Font Size:

“I have bruises. There was a man in my apartment with a knife?—”

“Which could have been a random break-in.” The other detective, a woman with a tight ponytail and zero warmth in her eyes, cuts me off. “Do you have any idea how many women come in here with stories about powerful men?”

“It’s not a story. It happened.”

She looks at me then. Really looks at me. And I see it—the flicker of judgment. The dismissal.

“You’re a stripper, correct?”

The word lands like a slap.

“I’m a dancer. And I don’t see what that has to do with?—”

“It has everything to do with credibility, Miss Andrews.” She folds her hands on the table. “A jury would tear you apart. You’d be dragged through the mud, your entire life picked apart, and at the end of it? He’d walk. Men like him always do.”

The room tilts. I can’t breathe.

“So that’s it? You’re not going to do anything?”

The older detective slides a card across the table. “You’re welcome to file for a restraining order.”

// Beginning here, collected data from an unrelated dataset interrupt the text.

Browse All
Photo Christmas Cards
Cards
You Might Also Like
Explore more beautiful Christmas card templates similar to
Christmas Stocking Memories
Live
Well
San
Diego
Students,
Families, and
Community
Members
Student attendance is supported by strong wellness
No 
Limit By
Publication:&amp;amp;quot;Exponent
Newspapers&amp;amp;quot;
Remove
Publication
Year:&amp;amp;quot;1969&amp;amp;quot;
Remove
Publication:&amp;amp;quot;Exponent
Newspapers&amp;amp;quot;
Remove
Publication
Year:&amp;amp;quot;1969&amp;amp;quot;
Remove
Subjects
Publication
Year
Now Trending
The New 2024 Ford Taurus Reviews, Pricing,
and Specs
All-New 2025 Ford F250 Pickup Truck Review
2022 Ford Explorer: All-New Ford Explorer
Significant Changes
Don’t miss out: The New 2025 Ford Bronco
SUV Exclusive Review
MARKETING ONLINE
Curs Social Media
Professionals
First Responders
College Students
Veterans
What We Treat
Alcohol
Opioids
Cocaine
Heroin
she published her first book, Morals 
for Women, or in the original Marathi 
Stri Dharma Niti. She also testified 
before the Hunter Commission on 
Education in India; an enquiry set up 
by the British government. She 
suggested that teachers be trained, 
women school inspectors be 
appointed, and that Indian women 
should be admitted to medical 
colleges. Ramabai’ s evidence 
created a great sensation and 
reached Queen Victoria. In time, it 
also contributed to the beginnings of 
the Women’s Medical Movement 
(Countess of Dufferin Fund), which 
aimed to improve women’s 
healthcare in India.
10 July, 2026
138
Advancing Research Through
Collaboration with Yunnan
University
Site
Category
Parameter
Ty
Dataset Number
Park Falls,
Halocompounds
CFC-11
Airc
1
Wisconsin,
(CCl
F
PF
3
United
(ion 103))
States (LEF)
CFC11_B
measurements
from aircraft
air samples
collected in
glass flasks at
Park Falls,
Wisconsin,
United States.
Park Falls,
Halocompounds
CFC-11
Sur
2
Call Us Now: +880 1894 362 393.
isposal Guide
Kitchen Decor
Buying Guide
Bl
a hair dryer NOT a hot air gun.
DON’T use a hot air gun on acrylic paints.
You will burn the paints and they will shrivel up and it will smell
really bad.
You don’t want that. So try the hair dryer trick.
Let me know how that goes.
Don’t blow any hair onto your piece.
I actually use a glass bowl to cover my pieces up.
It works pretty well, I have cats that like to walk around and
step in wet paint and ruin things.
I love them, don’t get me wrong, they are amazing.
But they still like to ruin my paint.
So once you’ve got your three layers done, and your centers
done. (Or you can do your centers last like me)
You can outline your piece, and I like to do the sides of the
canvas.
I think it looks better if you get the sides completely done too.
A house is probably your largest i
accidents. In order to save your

A restraining order. A piece of paper. Against a man who sent someone to my home with a knife.

“Claire.” Alec’s voice is tight with barely contained rage. “Let’s go.”

I don’t remember walking out of that room. But suddenly I’m outside the precinct, gasping for air, and the world is spinning.

Alec spins me around, his hands gripping my shoulders. I look up at him through tears I didn’t know were falling.

“I told them everything. I had evidence. And they looked at me like I was nothing. Like I deserved it.” A sob tears through me. “No one is going to help me. I’m completely alone.”

Alec’s hands move to my face, his thumbs sweeping away my tears.

“You’re not alone. You have me.” His eyes burn into mine. “I don’t need cops or courts or any of that bullshit. If the system won’t protect you, I will. I’ll handle this myself.”

“Alec...”

“I will burn his entire fucking world to the ground before I let him touch you again.”

The ferocity in his voice takes my breath away. No one has ever fought for me like this.

“Why?” The word slips out. “Why do you care so much? You barely know me.”

Something in his expression softens.

“I know enough. I know you’re brave as hell, even when you don’t feel like it. I know you’ve been fighting alone for too long. And I know that from the moment I saw you, something in me just... clicked.” He presses his forehead to mine. “I’m supposed to be here. With you.”

Someone choosing me. Someone staying.

It’s everything I never let myself want.

“Take me home,” I whisper.

When we get inside my apartment, I slump onto the couch, emotionally wrung out. Alec pulls me into his arms.

“I really thought they’d help,” I murmur against his chest. “I was so stupid.”

“You weren’t stupid. You were hopeful.” He tilts my chin up. “And just because they failed you doesn’t mean this is over. We’ll find another way.”